The problem:
Your response should reproduce every line of the entries that contains the word "Alpine".
--- Records for this exercise Enclosed Below ---
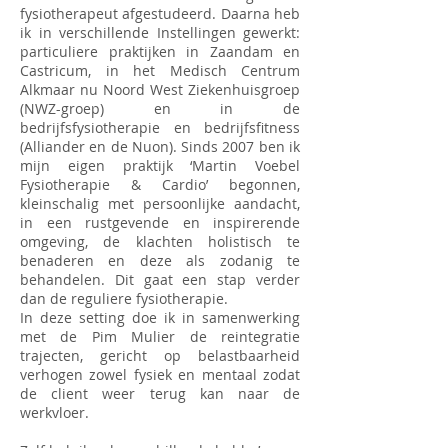
fysiotherapeut afgestudeerd. Daarna heb
ik in verschillende Instellingen gewerkt:
particuliere praktijken in Zaandam en
Castricum, in het Medisch Centrum
Alkmaar nu Noord West Ziekenhuisgroep
(NWZ-groep) en in de
bedrijfsfysiotherapie en bedrijfsfitness
(Alliander en de Nuon). Sinds 2007 ben ik
mijn eigen praktijk ‘Martin Voebel
Fysiotherapie & Cardio’ begonnen,
kleinschalig met persoonlijke aandacht,
in een rustgevende en inspirerende
omgeving, de klachten holistisch te
benaderen en deze als zodanig te
behandelen. Dit gaat een stap verder
dan de reguliere fysiotherapie.
In deze setting doe ik in samenwerking
met de Pim Mulier de reintegratie
trajecten, gericht op belastbaarheid
verhogen zowel fysiek en mentaal zodat
de client weer terug kan naar de
werkvloer.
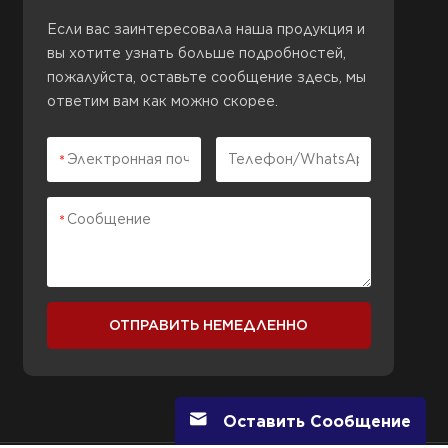
Если вас заинтересовала наша продукция и
вы хотите узнать больше подробностей,
пожалуйста, оставьте сообщение здесь, мы
ответим вам как можно скорее.
ОТПРАВИТЬ НЕМЕДЛЕННО
Оставить Сообщение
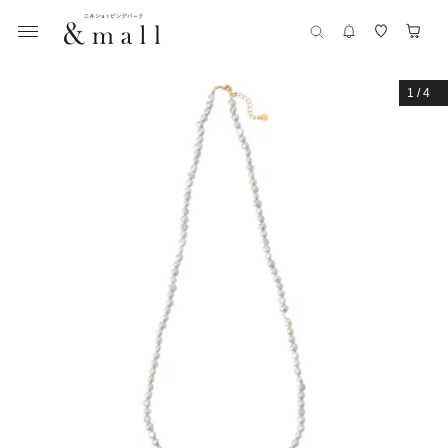
1
/
4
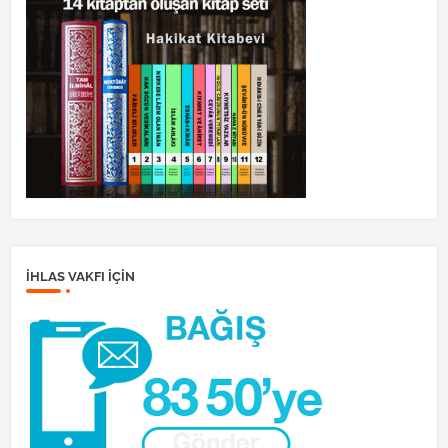
İHLAS VAKFI IÇIN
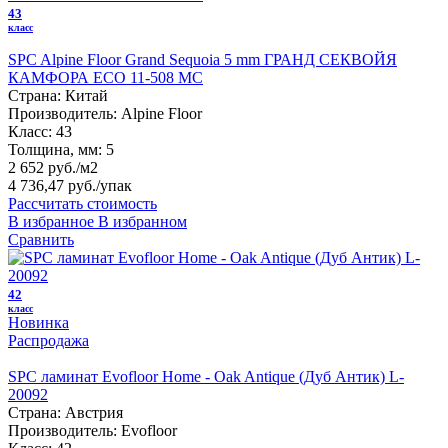
43
класс
SPC Alpine Floor Grand Sequoia 5 mm ГРАНД СЕКВОЙЯ
КАМФОРА ECO 11-508 MC
Страна:
Китай
Производитель:
Alpine Floor
Класс:
43
Толщина, мм:
5
2 652 руб./м2
4 736,47 руб.
/упак
Рассчитать стоимость
В избранное
В избранном
Сравнить
42
класс
Новинка
Распродажа
SPC ламинат Evofloor Home - Oak Antique (Дуб Антик) L-
20092
Страна:
Австрия
Производитель:
Evofloor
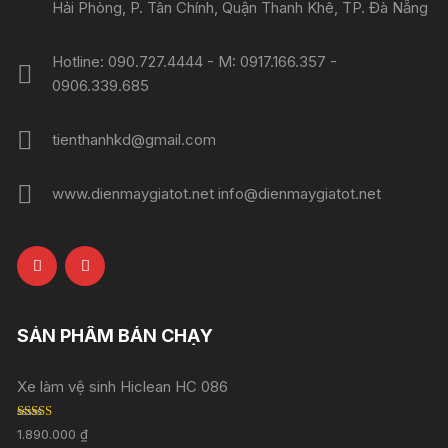
Hải Phòng, P. Tân Chính, Quận Thanh Khê, TP. Đà Nẵng
Hotline: 090.727.4444 - M: 0917.166.357 -
0906.339.685
tienthanhkd@gmail.com
www.dienmaygiatot.net info@dienmaygiatot.net
SẢN PHẨM BÁN CHẠY
Xe làm vệ sinh Hiclean HC 086
Rated
5.00
1.890.000
₫
out of 5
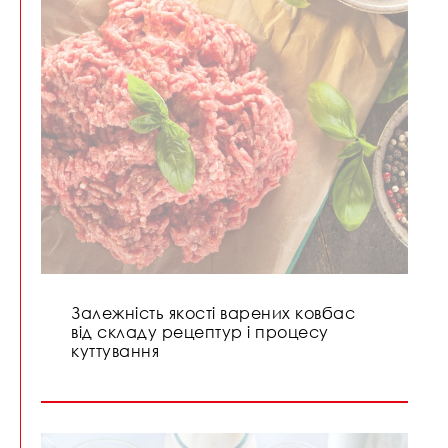
Залежність якості варених ковбас
від складу рецептур і процесу
куттування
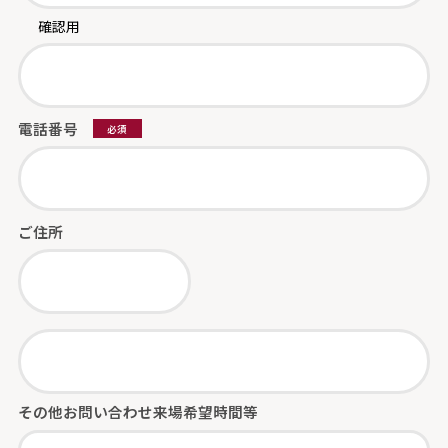
確認用
電話番号
必須
ご住所
その他お問い合わせ
来場希望時間等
--- End of Enclosed Records for this exercise ---
Solution for this problem:
SPC Alpine Floor Grand Sequoia 5 mm ГРАНД СЕКВОЙЯ
Alpine Floor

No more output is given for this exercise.